The latest employment trends in China have varied widely, as Beijing implemented strict Covid controls for much of last year that forced many companies to close or scale back business, only to suddenly end to those controls in December. That volatility is further complicated by a Chinese economy that was already slowing sharply after years of breakneck growth.

Kanzhun is well situation to document all the latest job-seeking trends due to its status as China’s biggest provider of recruitment services, and we encourage anyone interested in those trends to check out detailed comments during the company’s latest earnings call. But for our purposes, the most important thing is that recruitment and job activity have picked up steadily since the end of last year. That’s crucial for a company like Kanzhun, which makes much of its money off the number of ads it posts and transactions it facilitates.

Return to growth

All that said, we’ll return to look at some of Kanzhun’s latest numbers, which seem to show a company that knows how to give customers what they want, but also has a little difficulty keeping its costs under control. 

The company’s revenue grew 12.3% year-on-year in the first quarter to 1.28 billion yuan ($180 million), slightly beating its previous guidance.

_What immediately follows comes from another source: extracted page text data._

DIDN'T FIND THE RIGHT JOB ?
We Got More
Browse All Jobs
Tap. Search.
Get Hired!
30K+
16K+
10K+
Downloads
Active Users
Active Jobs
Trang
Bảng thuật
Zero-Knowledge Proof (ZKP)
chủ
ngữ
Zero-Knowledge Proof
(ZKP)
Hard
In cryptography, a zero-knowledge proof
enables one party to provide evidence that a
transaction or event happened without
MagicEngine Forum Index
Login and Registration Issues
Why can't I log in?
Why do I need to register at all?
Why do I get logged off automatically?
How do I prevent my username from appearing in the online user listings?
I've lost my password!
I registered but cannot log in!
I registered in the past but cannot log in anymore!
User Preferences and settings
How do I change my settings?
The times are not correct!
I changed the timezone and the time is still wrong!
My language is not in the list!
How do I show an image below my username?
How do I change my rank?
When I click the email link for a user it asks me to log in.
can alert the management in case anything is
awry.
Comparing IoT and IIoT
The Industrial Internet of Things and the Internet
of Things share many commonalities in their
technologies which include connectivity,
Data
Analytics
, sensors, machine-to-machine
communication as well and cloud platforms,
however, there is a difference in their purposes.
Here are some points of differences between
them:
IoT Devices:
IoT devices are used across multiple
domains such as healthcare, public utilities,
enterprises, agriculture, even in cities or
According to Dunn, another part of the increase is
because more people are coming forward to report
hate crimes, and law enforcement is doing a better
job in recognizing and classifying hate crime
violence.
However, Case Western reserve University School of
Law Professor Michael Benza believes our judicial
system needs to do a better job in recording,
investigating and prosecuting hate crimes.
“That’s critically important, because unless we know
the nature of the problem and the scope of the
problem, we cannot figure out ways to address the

What’s more, it forecast the growth would accelerate to about 30% in the second quarter, saying it expects to report revenue of between 1.43 billion yuan and 1.46 billion yuan for that period.

The company’s average monthly users rose by a healthy 57.5% to 39.7 million during the first quarter, as many people resumed job hunting with the end of Covid restrictions. But many of those users don’t pay for the services, which is why the company’s revenue growth was much slower.

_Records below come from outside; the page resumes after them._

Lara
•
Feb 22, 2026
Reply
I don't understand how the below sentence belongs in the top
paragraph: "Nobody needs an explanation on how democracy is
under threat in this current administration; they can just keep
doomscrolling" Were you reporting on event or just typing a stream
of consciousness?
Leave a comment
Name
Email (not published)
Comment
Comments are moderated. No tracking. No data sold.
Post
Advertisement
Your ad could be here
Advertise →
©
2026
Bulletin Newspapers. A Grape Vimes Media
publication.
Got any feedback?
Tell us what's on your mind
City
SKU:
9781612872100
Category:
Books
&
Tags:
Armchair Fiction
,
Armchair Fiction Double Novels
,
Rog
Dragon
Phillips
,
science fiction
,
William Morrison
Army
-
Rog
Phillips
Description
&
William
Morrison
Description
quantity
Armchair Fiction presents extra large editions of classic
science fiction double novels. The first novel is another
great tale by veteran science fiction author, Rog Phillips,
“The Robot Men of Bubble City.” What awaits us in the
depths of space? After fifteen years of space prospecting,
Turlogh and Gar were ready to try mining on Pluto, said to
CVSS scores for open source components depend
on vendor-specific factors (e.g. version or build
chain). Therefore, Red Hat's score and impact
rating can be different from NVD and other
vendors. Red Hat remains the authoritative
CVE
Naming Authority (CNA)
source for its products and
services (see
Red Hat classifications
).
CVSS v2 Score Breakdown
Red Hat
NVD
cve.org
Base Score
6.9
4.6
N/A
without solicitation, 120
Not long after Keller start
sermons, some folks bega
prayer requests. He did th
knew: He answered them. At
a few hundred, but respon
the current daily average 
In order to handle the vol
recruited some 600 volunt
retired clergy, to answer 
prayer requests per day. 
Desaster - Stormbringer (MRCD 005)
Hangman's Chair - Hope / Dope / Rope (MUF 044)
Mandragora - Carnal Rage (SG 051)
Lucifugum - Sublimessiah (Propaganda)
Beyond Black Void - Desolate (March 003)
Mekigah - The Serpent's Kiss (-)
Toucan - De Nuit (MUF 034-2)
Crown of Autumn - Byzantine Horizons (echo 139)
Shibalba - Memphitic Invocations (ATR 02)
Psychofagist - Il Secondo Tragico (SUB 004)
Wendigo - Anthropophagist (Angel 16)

More worrisome, Kanzhun’s base of corporate customers stood at 4 million in the 12 months through March 2023, unchanged from the previous 12-month period. That was actually a slight improvement from declines in the previous two quarters, though down sharply from the strong double-digit gains the company recorded in 2021.

As we’ve mentioned previously, Kanzhun also demonstrated less ability to control its costs than most of its Chinese peers. Its operating costs rose about 20% during the period, or well above the its overall revenue growth. The company blamed seasonal promotions and other marketing activity in the period directly after the Lunar New Year for the strong spending. It had a similar excuse in the previous fourth quarter, blaming one-time spending surrounding the World Cup for a 70% rise in its operating costs during that quarter.

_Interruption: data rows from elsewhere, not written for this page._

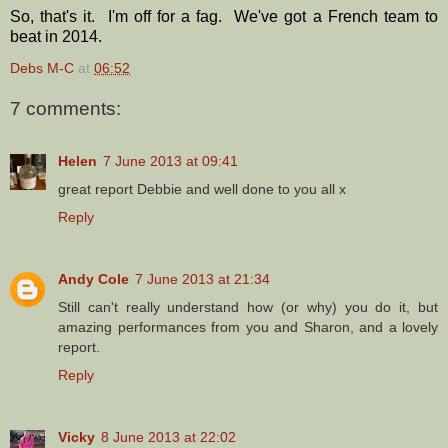
So, that's it. I'm off for a fag. We've got a French team to
beat in 2014.
Debs M-C
at
06:52
7 comments:
Helen
7 June 2013 at 09:41
great report Debbie and well done to you all x
Reply
Andy Cole
7 June 2013 at 21:34
Still can't really understand how (or why) you do it, but
amazing performances from you and Sharon, and a lovely
report.
Reply
Vicky
8 June 2013 at 22:02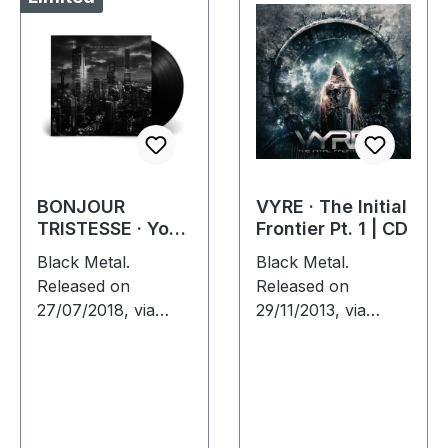
BONJOUR
VYRE · The Initial
TRISTESSE · Your
Frontier Pt. 1 | CD
Ultimate Urban
Black Metal.
Black Metal.
Nightmare |
Released on
Released on
BLACK LP
27/07/2018, via
29/11/2013, via
Supreme Chaos
Supreme Chaos
Records. Black vinyl
Records. Jewelcase
in heavy cover with
CD with 8 pages
insert and download
booklet. What
code, limited to 200
happens when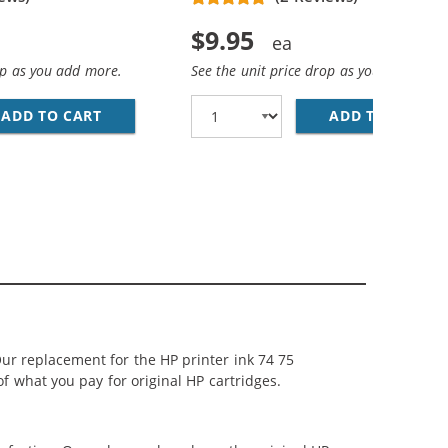
$9.95
op as you add more.
See the unit price drop as you add more
ADD TO CART
HP 74 / CB335WN REPLACEMENT BLACK INK 
ADD TO CART
HP
LACK, 1 X 75 TRI-COLOR
 INK CARTRIDGES COMBO PACK OF 3: 2 X 74 BLACK, 1 X 75
ur replacement for the HP printer ink 74 75
of what you pay for original HP cartridges.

While all those reasons may be valid, the heavy spending certainly isn’t helping Kanzhun’s margins or profits. The company’s loss from operations ballooned to 77.3 million yuan from 3.3 million yuan a year earlier, though the latest figure was an improvement from a much bigger loss in the fourth quarter during the heavy World Cup spending.

Despite the big operating loss, Kanzhun managed to post a net profit of 32.7 million yuan for the period, thanks to nearly 130 million yuan in non-operational income related to its investment and other financial activities.

Chairman Zhao Peng, who also uses the English name Jonathan, sounded the predictably positive tone in discussing the results. “Our MAU, revenues, calculated cash billings and multiple other key metrics hit record highs in the quarter,” he said. “We are confident to maintain this growth momentum and continue delivering solid results in the coming quarters.”

We would tend to agree that Kanzhun is a solid bet for investors due to its market leading position and effective use of technology that is a strong selling point for the corporate users that are its most important customers. Now, China’s economy just needs to return to a more stable growth track to make those customers want to spend more on Kanzhun’s recruitment services. And it also wouldn’t hurt if Kanzhun could learn to control its spending.